You hit the nail on the head here. This is the single most important reason for having comments in code (aside from just being a part of a coding standard).

[+] willseth|4 years ago|reply
The Protobuf documentation made me cringe. Every character of its "personality" adds a cognitive burden for the reader and a maintenance burden for anyone who has to update it. If a developer wants to be cute with the same brevity and clarity that the comments would have otherwise, fine. Otherwise it's self-indulgent performative trash that should be rejected in review.
[+] SV_BubbleTime|4 years ago|reply
Absolutely. That was not a good example for me.

> self-indulgent performative trash

A little harsher than I would have used; but now that you say it.

>that should be rejected in review.

Without question. I would have absolutely denied that until it was trimmed to at most 10% of what was there.

[+] MattGaiser|4 years ago|reply
I just prefer nice, long, descriptive function names.

I was working on an unfamiliar codebase yesterday and had to work with the postMessage function. It was React, so one might assume that it sends the message to the backend, which was my initial assumption. Nope. It posted it to the page. Didn't help that another utility had another postMessage that was about what to do after the message was sent.

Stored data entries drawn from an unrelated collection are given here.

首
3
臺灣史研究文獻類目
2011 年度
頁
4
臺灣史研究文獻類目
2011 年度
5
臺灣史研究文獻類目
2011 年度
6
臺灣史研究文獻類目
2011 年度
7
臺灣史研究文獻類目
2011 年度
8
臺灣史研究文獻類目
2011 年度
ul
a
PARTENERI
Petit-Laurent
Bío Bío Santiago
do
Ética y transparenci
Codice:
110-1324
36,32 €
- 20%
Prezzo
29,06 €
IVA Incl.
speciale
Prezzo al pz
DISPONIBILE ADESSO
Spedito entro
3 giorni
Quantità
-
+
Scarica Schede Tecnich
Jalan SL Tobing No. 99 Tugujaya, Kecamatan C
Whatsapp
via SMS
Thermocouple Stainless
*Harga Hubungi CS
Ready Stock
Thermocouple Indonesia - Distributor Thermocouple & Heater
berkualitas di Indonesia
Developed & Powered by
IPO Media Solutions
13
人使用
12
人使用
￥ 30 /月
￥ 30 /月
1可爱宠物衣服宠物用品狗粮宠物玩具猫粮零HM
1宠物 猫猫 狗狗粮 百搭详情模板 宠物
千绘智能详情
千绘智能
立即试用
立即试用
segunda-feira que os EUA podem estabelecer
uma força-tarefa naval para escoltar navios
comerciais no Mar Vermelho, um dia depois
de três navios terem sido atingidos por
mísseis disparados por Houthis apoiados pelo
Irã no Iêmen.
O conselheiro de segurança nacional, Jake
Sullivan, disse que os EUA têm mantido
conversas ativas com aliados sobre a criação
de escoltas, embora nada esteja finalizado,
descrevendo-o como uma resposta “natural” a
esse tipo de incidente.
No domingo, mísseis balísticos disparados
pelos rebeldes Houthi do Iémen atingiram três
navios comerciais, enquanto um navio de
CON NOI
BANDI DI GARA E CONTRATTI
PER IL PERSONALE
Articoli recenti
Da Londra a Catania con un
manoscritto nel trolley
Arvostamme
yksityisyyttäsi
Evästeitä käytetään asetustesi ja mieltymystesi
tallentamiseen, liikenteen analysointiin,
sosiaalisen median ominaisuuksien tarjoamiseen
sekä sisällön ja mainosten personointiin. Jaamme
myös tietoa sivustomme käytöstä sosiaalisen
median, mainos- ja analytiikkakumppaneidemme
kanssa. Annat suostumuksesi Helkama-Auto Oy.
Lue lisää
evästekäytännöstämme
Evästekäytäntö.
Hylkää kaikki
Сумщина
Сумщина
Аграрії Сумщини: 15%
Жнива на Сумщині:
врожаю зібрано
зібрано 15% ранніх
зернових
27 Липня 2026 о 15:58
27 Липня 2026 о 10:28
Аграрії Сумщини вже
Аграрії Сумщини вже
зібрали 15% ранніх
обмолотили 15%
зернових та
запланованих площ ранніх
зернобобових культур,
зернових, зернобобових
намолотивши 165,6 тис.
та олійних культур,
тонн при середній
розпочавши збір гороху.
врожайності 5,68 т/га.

[+] tartoran|4 years ago|reply
Better than writing really long descriptive function names is to not get carried away but write well described function names that show some intent or description and are chosen carefully. I worked on some code bases using long descriptive function names (inherited from another dev) and it wasn’t always useful. It was overkill. The descriptions were either too generic, too descriptive (redundant in half the cases) or handling such long saussage names was simply tiring. When you have to scroll right to read a name it becomes a problem..

The takeway is that merely writing very long descriptive names isn’t a silver bullet and could cause harm despite good intentions.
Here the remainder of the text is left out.